“Hush, darling! Who cares? You’ll get straight into bed, with a hot-water bottle at your poor cold feet, and I’ll make you a cup of beautiful coffee.”
She stopped short.
Margie, bringing back Paul, to find Gilbert like that. And she had told Margie to bring him. It was all her fault.
She looked at the clock; half past six. Margie was to be expected any minute now. Gilbert was sitting there in the kitchen in his wet clothes. He didn’t look very strong. And Nina! Nina was telling her about Mr. Doyle, and she pretended to pay attention, but she was listening for Margie’s home-coming now with as much anxiety as she had listened for Nina’s. This might spoil Margie’s poor little romance forever—and it was her fault. Gilbert would be ill.
She had just got Nina into bed when the screen door slammed in the next house.
“One instant, Nina!” she cried, and rushed out, down the steps, through the sodden little garden in the driving rain, and back into the Morgans’ kitchen.
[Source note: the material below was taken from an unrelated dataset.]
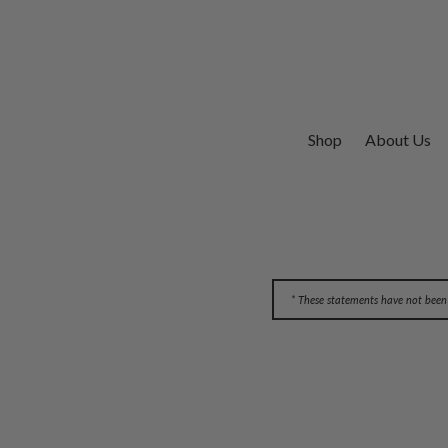
Shop
About Us
* These statements have not been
Gilbert still sat just as she had left him, his head on his arm.
“I’ll—lock him in!” she thought, desperately. “But I’ll have to tell Margie.”
She went into the little passage, closing the kitchen door behind her, and on into the sitting room. No one there. So she went toward the dining room. The doorway was blocked by a tremendous figure, standing there hat in hand, his back toward her.
“Oh, Bill!” she cried, in her immeasurable relief.
He turned; he saw her there, with her soft hair wet and disordered, her face so white; he had seen his dining table set out with his mother’s sacred possessions—and he showed no surprise. She thought that nothing would surprise him, nothing would shock him, that he would meet anything in his life coolly, honestly, and steadily—like a man.